HD Cinematography

Cinematographer iris Ng
Cinematographer Iris Ng

Video sensors

The video sensor is the element that picks up the image so that it can be converted to data. There are two types of sensors in general use: CCD (charge-coupled device), which is a surface containing millions of capacitors that convert light to an electrical charge, or electrons. CCDs are measured in mega-pixels, which refers to the number of capacitors they have. CMOS sensors (complementary metal oxide semiconductor) use transistors at the level of each pixel to amplify the electrical charge. CMOS sensors use less power than CCD sensors. CCD sensors tend to have higher quality pixels.

Three-chip (using 3 CCDs) cameras have a separate chip for each of the video primary colors. They take separate readings of red, green and blue values for each pixel and produce a higher resolution image.

Bayer filter systems are CCD systems that detect only one-third of the color information for each pixel. The other two-thirds must be estimated using an algorithm to ‘fill in the gaps’, resulting in a lower effective resolution. One-chip cameras use bayer filters in their sensors.

Interlaced vs. Progressive Video Signals

Video compression can be interlaced or progressive. Interlacing was a created as a way to reduce flicker on cathode ray tube displays. The horizontal scan lines were divided into two fields, odd-numbered and even-numbered. All of the odd-numbered fields were scanned first, and then the beam returned to the top of the frame and scanned all of the even-numbered fields. This double-scanning of the image occurred 30 times per second, or 60 interlaced half-frames per second. This resulted in a smoother, crisper image, but that image can reveal the interlacing if you put your video online. Interlaced video produces a freeze frame with interlacing artifacts, called “combing.”

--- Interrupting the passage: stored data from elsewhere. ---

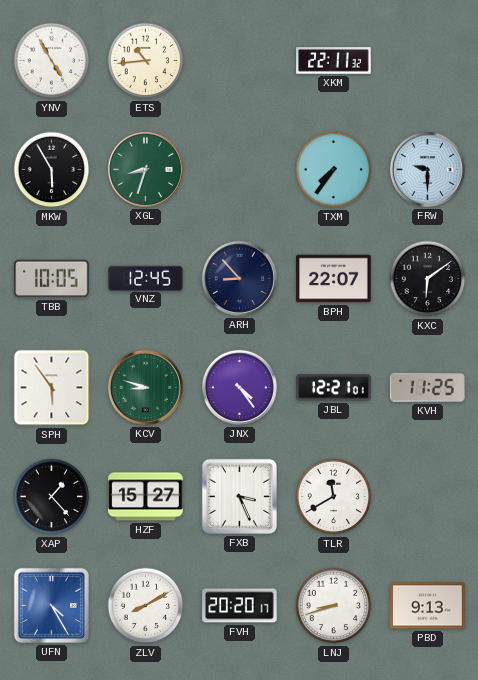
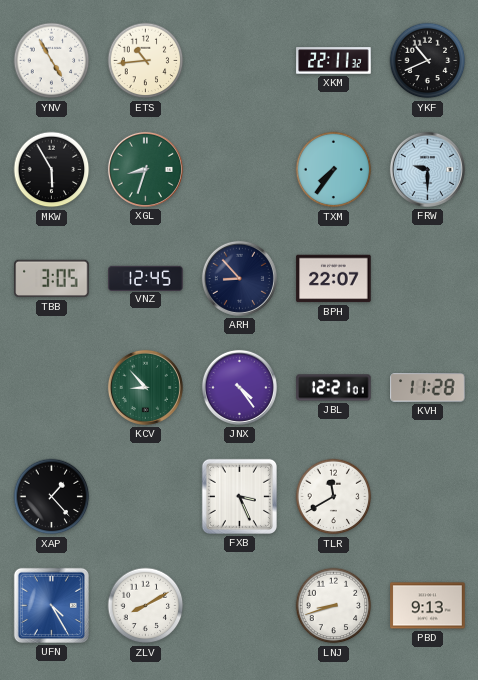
YKF: none -> 10:41
TBB: 10:05 -> 3:05
KXC: 6:09 -> none
SPH: 5:54 -> none
KCV: 8:48 -> 8:53
KVH: 11:25 -> 11:28
HZF: 15:27 -> none
FVH: 20:20 -> none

Progressive video is scanned line by line in order. The frame is not broken up into separate fields. It creates one complete uninterrupted image. The image is recorded more slowly than an interlaced image and has a higher vertical resolution than interlaced video. Slightly slower scanning results in a softer image that many feel more closely resembles a film image. Progressive video produces a clean freeze frame.


This term can refer to a couple things: type of camera – SD or HD, the aspect ratio (4:3? 16:9?), the compression, or the file-type created (.mov, .avi, etc.), type of data container or codec.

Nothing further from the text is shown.